Understanding Engineering’s Appeal
A study by researchers at Washington State and Purdue universities seeks to understand why “significantly” more women study engineering in some mostly Muslim countries than in the United States. Funded by a National Science Foundation grant, the study seeks to identify the mechanisms that motivate women to pursue engineering in Jordan, Malaysia, Saudi Arabia, and Tunisia. Participation rates by women in those countries are reportedly as high as 50%. In the U.S., about 15-20% of engineering students are women, according to Washington State. Researchers hope the two-year study will lead to greater understanding of the constraints that shape women’s participation in engineering and ways to increase the number of women studying engineering in the U.S.

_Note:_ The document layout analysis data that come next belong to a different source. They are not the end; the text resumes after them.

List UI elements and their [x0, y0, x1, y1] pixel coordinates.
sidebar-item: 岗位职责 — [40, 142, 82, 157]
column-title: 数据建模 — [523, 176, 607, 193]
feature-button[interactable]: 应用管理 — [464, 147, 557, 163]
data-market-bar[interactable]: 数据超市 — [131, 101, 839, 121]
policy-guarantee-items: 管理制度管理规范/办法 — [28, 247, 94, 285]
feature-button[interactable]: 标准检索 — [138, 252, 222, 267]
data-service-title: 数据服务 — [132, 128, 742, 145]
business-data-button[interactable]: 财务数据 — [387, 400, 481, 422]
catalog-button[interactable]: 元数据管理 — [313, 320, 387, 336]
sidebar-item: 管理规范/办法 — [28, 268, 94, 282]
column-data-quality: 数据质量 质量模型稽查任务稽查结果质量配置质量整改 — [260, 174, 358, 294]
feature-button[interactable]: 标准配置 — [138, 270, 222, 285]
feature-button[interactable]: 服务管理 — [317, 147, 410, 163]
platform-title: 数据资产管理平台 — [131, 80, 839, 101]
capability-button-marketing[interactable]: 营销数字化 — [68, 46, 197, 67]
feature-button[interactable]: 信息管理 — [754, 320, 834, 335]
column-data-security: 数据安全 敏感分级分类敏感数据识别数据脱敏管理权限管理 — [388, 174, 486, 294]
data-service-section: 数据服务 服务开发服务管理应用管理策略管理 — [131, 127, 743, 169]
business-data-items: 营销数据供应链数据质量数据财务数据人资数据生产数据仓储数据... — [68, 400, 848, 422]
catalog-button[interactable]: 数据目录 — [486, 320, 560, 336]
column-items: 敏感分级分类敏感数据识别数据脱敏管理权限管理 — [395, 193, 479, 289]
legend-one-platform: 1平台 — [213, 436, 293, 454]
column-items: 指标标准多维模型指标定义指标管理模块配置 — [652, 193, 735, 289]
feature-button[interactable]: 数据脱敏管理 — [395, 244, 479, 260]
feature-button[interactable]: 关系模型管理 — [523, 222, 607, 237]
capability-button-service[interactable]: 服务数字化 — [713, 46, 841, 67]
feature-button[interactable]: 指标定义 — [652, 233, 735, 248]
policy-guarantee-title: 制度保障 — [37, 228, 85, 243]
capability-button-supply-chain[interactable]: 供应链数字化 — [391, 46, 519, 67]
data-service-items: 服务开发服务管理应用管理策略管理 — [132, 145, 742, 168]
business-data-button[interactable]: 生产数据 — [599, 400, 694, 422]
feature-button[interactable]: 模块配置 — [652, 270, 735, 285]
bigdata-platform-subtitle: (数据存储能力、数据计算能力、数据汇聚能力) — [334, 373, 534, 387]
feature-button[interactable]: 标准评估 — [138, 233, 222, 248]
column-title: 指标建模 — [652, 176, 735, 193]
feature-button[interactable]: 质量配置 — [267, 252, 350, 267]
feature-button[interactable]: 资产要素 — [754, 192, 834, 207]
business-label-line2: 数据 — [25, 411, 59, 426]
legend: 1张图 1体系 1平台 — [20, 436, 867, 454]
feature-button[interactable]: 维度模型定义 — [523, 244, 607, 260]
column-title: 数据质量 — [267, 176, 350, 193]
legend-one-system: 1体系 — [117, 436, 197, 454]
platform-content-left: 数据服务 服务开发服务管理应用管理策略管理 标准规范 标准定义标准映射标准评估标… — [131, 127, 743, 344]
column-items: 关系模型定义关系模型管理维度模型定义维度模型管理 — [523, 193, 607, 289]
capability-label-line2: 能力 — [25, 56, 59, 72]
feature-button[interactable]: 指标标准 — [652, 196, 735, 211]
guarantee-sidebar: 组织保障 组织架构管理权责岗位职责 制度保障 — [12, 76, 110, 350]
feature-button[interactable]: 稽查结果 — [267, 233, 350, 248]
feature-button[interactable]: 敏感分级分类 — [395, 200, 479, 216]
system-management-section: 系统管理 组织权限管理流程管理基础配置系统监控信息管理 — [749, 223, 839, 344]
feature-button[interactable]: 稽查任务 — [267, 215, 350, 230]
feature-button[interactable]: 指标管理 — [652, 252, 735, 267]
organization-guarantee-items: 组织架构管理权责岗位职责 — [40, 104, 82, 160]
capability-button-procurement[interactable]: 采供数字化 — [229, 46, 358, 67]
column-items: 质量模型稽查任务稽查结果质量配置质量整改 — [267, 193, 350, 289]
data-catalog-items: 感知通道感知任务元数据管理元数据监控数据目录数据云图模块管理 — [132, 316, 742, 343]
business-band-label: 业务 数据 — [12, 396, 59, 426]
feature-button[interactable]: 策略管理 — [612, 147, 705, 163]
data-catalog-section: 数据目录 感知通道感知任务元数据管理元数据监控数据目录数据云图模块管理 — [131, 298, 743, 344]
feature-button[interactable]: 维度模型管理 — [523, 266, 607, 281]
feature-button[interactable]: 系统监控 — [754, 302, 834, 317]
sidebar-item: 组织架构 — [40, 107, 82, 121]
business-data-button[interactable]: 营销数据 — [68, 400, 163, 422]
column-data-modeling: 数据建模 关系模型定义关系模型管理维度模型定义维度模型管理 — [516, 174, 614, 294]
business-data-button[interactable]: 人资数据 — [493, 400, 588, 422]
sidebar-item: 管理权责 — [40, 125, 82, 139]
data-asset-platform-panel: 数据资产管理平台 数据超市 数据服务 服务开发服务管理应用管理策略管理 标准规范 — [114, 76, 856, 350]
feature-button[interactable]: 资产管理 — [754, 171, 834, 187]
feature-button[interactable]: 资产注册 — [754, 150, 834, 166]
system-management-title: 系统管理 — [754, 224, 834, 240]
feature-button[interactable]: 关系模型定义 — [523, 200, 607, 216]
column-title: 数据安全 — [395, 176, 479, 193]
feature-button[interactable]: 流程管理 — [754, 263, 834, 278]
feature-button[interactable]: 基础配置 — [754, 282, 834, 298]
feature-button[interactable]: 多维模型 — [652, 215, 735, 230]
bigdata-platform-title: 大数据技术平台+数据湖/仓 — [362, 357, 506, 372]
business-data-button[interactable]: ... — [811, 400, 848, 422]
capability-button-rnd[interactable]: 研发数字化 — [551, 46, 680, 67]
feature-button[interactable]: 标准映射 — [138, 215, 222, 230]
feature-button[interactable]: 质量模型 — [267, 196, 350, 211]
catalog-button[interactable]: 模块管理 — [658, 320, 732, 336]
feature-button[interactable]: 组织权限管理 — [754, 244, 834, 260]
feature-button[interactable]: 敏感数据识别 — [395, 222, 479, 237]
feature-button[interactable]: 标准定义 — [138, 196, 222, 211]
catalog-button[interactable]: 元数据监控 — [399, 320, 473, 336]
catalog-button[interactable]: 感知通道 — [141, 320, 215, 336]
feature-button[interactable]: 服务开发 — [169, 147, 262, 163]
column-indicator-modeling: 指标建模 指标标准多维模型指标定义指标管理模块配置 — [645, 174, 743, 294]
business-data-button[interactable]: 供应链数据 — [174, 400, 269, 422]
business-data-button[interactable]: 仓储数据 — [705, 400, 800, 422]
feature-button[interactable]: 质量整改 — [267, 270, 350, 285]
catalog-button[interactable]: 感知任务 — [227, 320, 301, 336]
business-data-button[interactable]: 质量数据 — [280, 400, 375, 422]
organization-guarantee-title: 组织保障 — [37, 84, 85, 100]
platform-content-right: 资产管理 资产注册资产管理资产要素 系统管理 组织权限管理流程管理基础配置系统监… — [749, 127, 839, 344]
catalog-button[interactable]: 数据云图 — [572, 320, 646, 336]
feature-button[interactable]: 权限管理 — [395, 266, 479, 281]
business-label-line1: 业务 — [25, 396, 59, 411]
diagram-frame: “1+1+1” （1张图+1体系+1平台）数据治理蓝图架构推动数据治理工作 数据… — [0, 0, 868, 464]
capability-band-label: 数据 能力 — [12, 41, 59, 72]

Power Plant Output and Climate Warming
Future climate warming will likely cause minor reductions in energy output at most U.S. coal- and gas-fired power plants, a Duke University study has found. The study rebuts recent modeling-based research that warns rising temperatures would significantly lower the efficiency of power plants’ cooling systems, thereby reducing plants’ energy output. Some of those studies estimated that plant efficiencies could drop by as much as 1.3% for each 1 degree Celsius of climate warming. The Duke study suggests that drops in efficiency at plants with open-loop, or once-through, cooling systems could be a full order of magnitude smaller than that. To conduct their study, the researchers analyzed hourly temperature and humidity data recorded at National Climatic Data Center stations and U.S. Geological Survey river gauges near 39 U.S. coal- and natural gas-fired power plants over a 7- to 14-year period. By correlating this data with the plants’ hourly heat-input and energy-output records, they were able to extrapolate how much of each plant’s output was the result of daily and seasonal variations in temperature. The cooling efficiency and energy output of every plant was found to be more resilient to climate warming than previous studies predicted.